▶ **Exercise goal**
Given the material below, return only the lines starting at the line with "Voice of Vietnam (474, 810)" and ending at the line with "Advocate judge says", exactly as they appear.

▶ **Records provided**
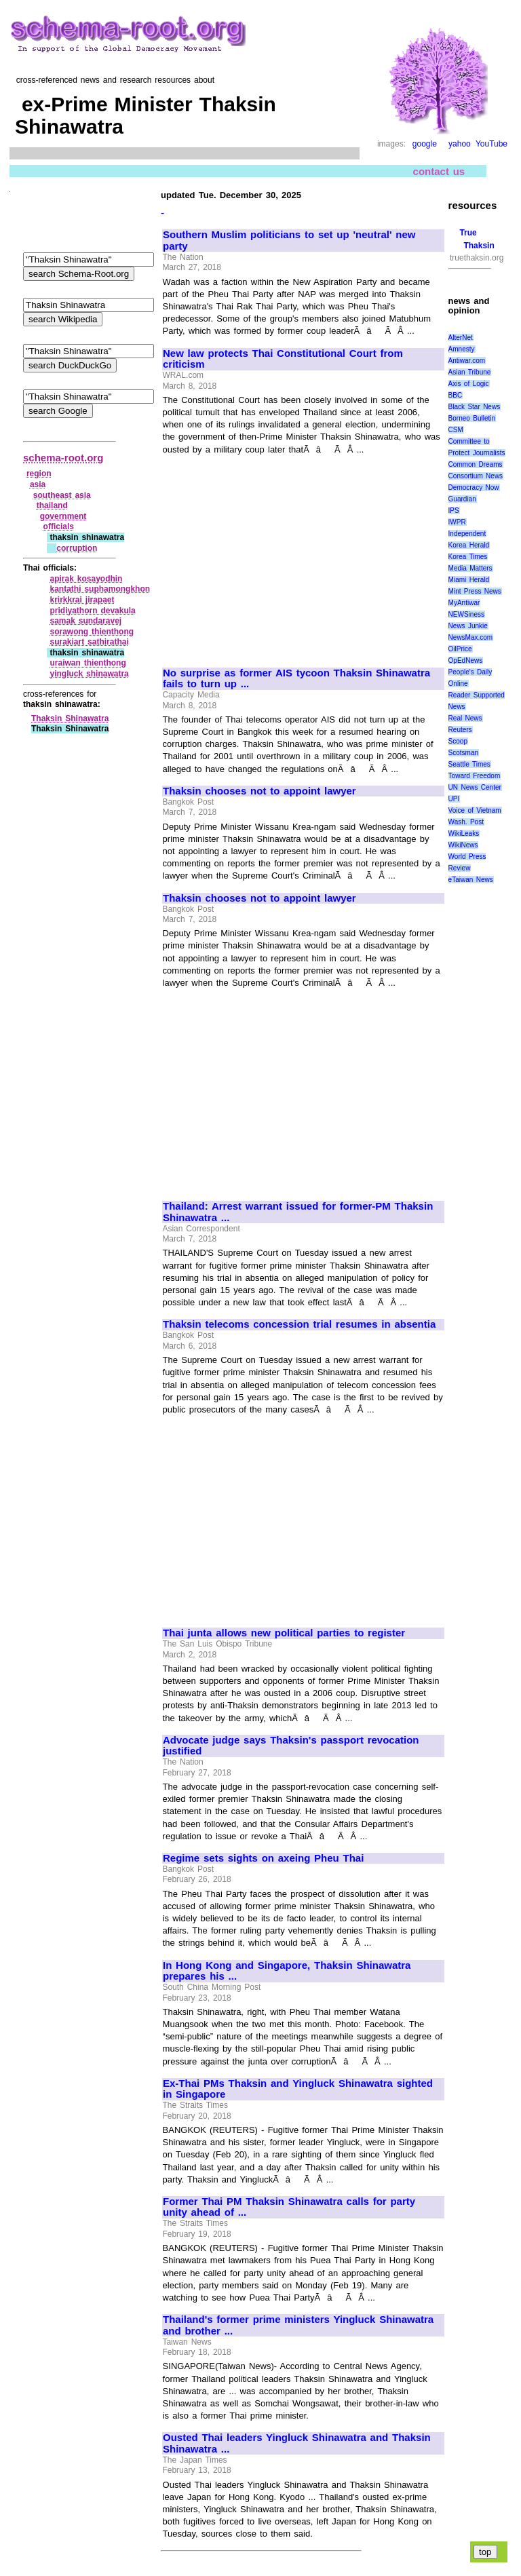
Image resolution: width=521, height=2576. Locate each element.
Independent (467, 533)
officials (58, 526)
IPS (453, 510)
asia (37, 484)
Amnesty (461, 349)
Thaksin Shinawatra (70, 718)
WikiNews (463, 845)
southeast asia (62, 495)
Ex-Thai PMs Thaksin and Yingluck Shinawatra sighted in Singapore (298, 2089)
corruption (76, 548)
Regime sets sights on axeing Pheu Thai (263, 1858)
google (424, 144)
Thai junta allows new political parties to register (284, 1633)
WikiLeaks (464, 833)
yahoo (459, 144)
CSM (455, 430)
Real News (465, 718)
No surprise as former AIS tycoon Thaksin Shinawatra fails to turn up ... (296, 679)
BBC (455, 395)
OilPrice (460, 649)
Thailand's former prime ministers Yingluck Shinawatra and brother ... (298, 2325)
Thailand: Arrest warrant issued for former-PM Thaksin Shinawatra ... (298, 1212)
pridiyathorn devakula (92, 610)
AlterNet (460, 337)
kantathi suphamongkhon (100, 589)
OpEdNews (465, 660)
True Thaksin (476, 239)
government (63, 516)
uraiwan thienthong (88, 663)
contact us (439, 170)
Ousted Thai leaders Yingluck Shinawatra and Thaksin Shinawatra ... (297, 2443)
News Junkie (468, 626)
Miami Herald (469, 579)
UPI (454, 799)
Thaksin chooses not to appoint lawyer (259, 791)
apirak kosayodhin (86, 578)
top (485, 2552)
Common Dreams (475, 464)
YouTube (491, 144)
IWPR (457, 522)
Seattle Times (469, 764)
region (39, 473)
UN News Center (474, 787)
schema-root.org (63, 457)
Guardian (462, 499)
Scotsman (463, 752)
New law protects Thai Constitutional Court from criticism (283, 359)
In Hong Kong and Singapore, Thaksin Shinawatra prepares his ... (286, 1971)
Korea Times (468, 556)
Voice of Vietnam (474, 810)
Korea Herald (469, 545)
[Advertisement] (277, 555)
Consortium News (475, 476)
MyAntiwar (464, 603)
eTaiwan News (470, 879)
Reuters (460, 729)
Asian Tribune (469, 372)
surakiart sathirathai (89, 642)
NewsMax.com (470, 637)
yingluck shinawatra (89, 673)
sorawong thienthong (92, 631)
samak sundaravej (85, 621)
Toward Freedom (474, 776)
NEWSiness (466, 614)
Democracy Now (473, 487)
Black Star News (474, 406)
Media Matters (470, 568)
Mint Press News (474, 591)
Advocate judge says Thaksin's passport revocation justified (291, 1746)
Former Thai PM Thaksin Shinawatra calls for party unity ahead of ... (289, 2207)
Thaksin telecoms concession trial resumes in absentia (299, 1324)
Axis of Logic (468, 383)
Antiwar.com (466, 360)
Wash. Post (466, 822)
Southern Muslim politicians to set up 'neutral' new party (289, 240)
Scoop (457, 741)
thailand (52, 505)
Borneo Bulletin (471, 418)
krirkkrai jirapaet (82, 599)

--

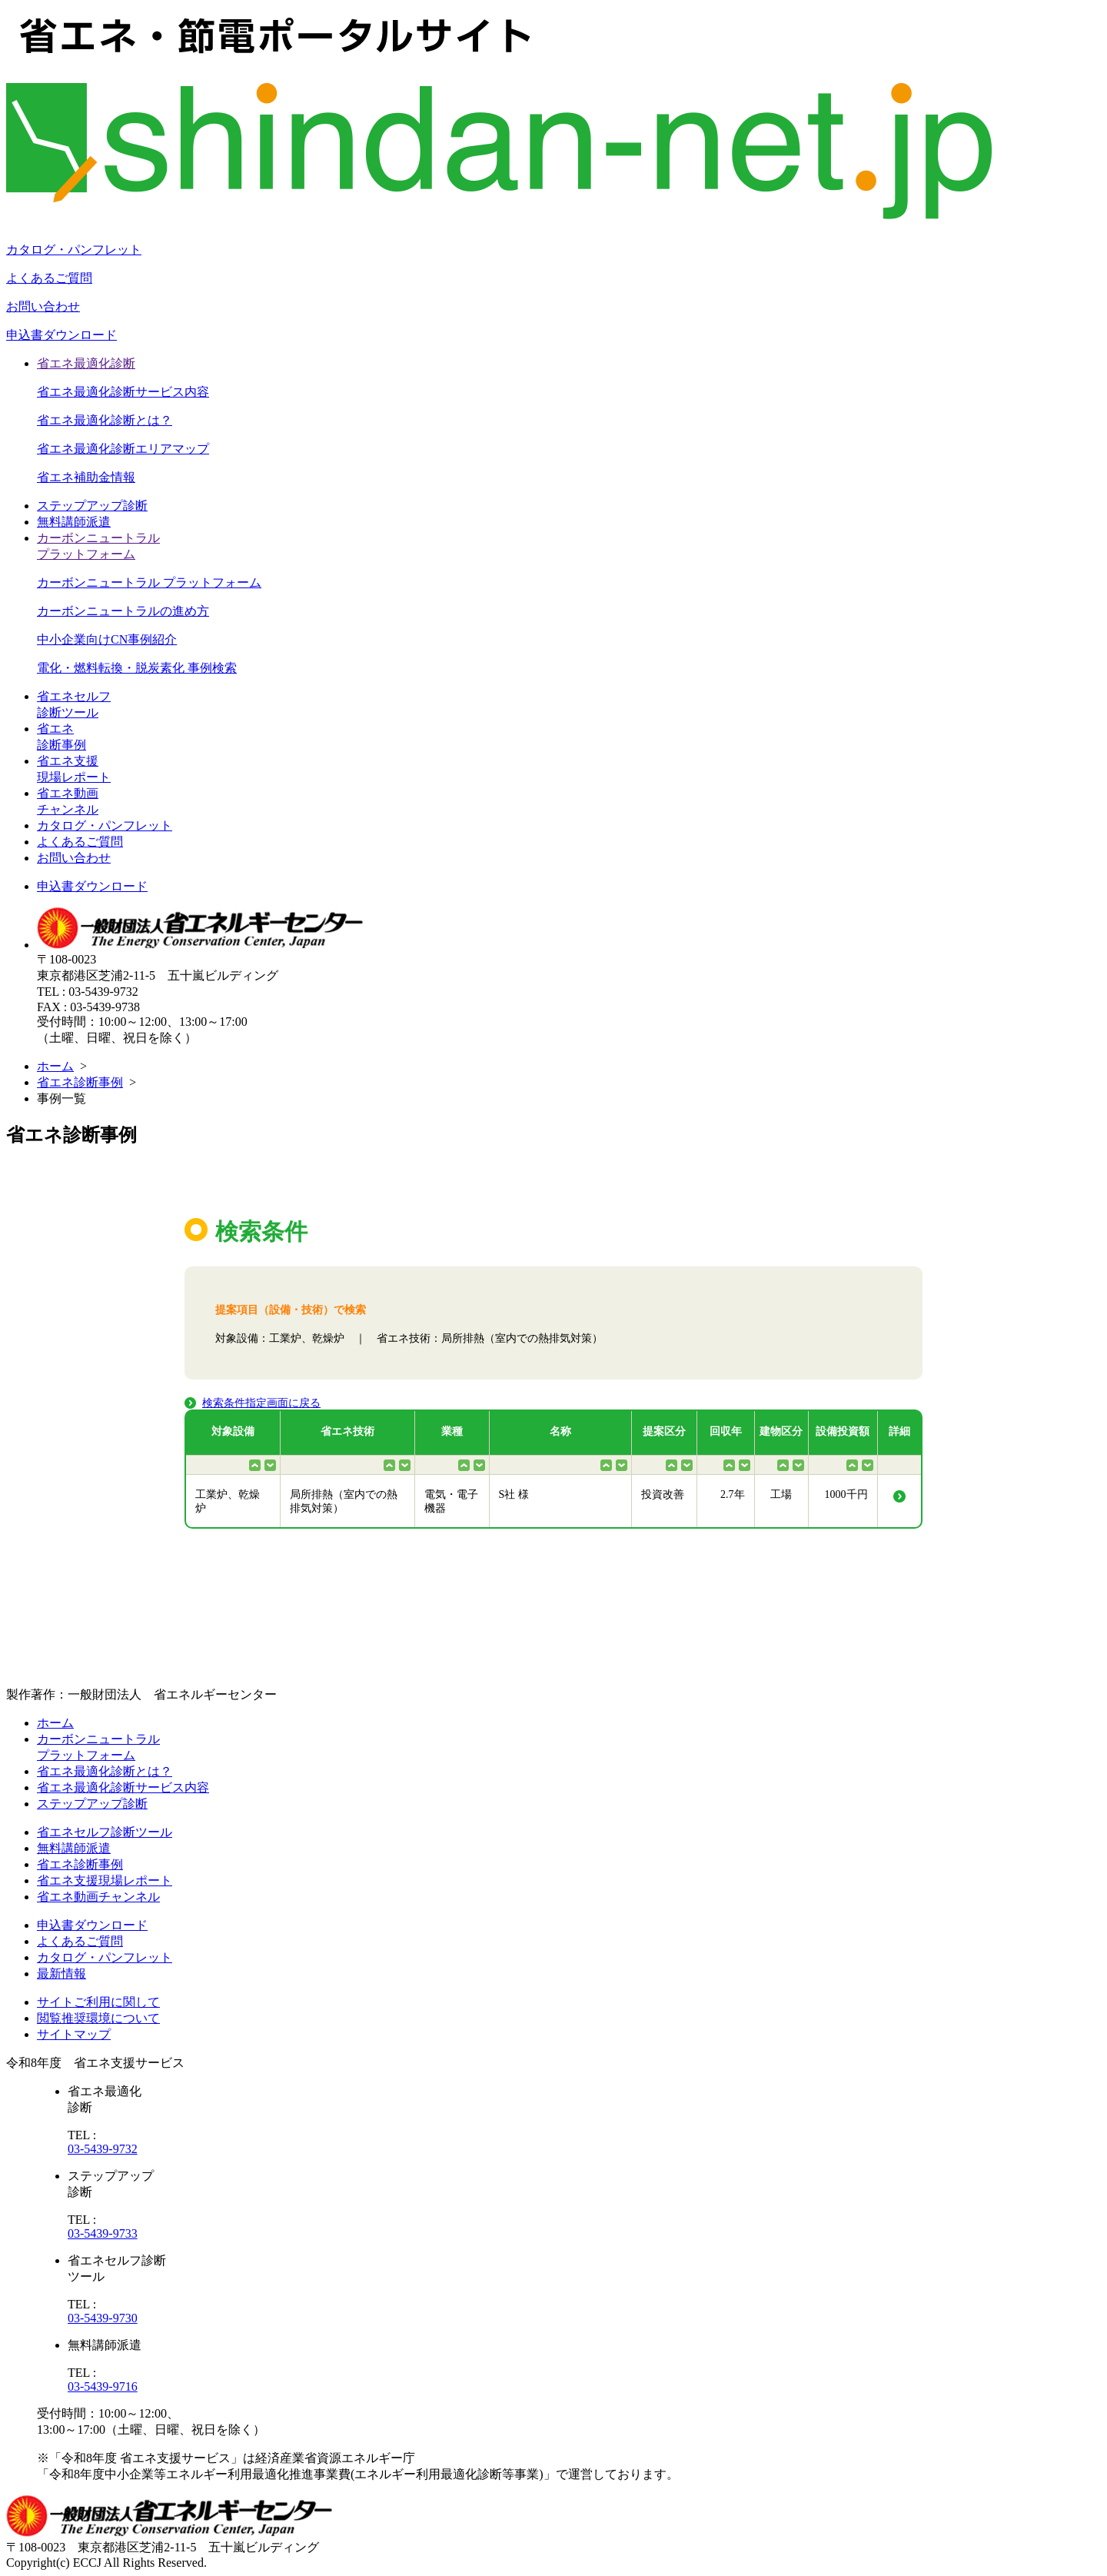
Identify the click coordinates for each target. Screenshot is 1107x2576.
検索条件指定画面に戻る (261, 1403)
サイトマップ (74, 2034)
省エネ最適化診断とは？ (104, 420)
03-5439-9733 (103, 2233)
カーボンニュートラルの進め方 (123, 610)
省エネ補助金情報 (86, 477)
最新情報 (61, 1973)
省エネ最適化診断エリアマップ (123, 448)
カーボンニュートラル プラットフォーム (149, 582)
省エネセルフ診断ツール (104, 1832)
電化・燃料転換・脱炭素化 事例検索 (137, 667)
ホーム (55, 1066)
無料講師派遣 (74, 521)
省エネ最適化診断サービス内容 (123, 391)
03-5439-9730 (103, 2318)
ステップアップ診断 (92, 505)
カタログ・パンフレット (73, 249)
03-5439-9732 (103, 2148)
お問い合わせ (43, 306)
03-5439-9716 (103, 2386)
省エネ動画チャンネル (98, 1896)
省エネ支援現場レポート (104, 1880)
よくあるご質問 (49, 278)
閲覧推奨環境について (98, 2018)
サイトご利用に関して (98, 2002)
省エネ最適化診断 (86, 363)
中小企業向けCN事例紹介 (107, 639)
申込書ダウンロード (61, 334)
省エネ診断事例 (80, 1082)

* * *

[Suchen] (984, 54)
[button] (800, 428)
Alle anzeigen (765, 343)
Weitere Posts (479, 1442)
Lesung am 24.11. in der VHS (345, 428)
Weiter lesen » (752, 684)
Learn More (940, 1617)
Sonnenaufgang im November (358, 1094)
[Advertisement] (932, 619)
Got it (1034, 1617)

▶ **Output below**
Voice of Vietnam (474, 810)
Korea Herald (469, 545)
[Advertisement] (277, 555)
Consortium News (475, 476)
MyAntiwar (464, 603)
eTaiwan News (470, 879)
Reuters (460, 729)
Asian Tribune (469, 372)
surakiart sathirathai (89, 642)
NewsMax.com (470, 637)
yingluck shinawatra (89, 673)
sorawong thienthong (92, 631)
samak sundaravej (85, 621)
Toward Freedom (474, 776)
NEWSiness (466, 614)
Democracy Now (473, 487)
Black Star News (474, 406)
Media Matters (470, 568)
Mint Press News (474, 591)
Advocate judge says Thaksin's passport revocation justified (291, 1746)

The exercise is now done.